Wien (OTS) – Dass der Bauernbund mit der wiederholten Forderung nach
einer
verpflichtenden Herkunftskennzeichnung in der Gastronomie von der
Mercosur-Niederlage ablenken will, sei verständlich. Die Forderung
werde aber durch ständiges Wiederholen nicht besser: „Im Gegenteil,
sie geht vollkommen ins Leere. Unsere Gäste schätzen ja Regionalität
ohnehin so sehr. Hochqualitative Bio-Produkte sind ja die besten
Verkaufsargumente. Landwirtschaftliche Betriebe, die das liefern,
machen großartige Geschäfte mit uns“, stellt ÖHV-Präsident Walter
Veit klar.
Zwtl.: Mehraufwand und höhere Preise wären einzige Folge
Müssen Hotels zusätzlich zu den Allergenen bei jeder Mahlzeit
auch noch anführen, woher jede Zutat kommt, führt das bei wechselnden
Lieferant:innen und saisonalen Verfügbarkeiten nur zu mehr
Bürokratie: „Laufend die Speisekarte umzuschreiben ist unzumutbar!
Wir sind für die Gäste da, nicht zum Ausfüllen von Herkunftslisten.“
Das führe nur zu höheren Kosten – und höheren Preisen: „Das kann die
Politik nicht wollen“, so Veit.
Zwtl.: Was kommt als nächstes – eine Bauernbund-Forderung nach einem
Bananen-Verbot?
„Wir müssen auf Qualität setzen, nicht auf Zwang.

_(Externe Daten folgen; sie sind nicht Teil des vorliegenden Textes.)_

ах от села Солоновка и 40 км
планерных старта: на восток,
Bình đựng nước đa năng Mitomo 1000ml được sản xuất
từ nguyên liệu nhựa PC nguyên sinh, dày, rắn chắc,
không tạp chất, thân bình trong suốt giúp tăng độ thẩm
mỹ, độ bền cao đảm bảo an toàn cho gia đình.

In Hotellerie
und Landwirtschaft. Wir fordern ja auch nicht, dass Landwirt:innen
nur in Österreich Urlaub machen oder ausschließlich
landwirtschaftliche Geräte aus heimischer Produktion kaufen“, lehnt
Veit die Planwirtschafts-Fantasie des ÖVP-Bundes ab: „Das erinnert ja
an die DDR. Was kommt als nächstes? Fordern sie ein Bananen-Verbot?“
Zwtl.: Qualität, Tierwohl und Transparenz statt Planwirtschaft:
Bauernbund soll Ställe öffnen
Statt Gastronomie und Hotellerie zu gängeln, solle die Politik
die Landwirtschaft zu echtem Tierwohl und strengsten Standards im
Stall und auf dem Feld verpflichten. „Die Bauernbund-Direktorin will
mehr Klarheit? Dann soll sie höhere Tierwohl-Kriterien durchsetzen
und die Ställe öffnen. Bei unseren Gästen punktet man nur mit
Qualität, mit hohen Standards, nicht mit Bevormundung und
Bürokratie.“ Die Landwirtschaft bekommt von der EU mehr als 300 Mrd.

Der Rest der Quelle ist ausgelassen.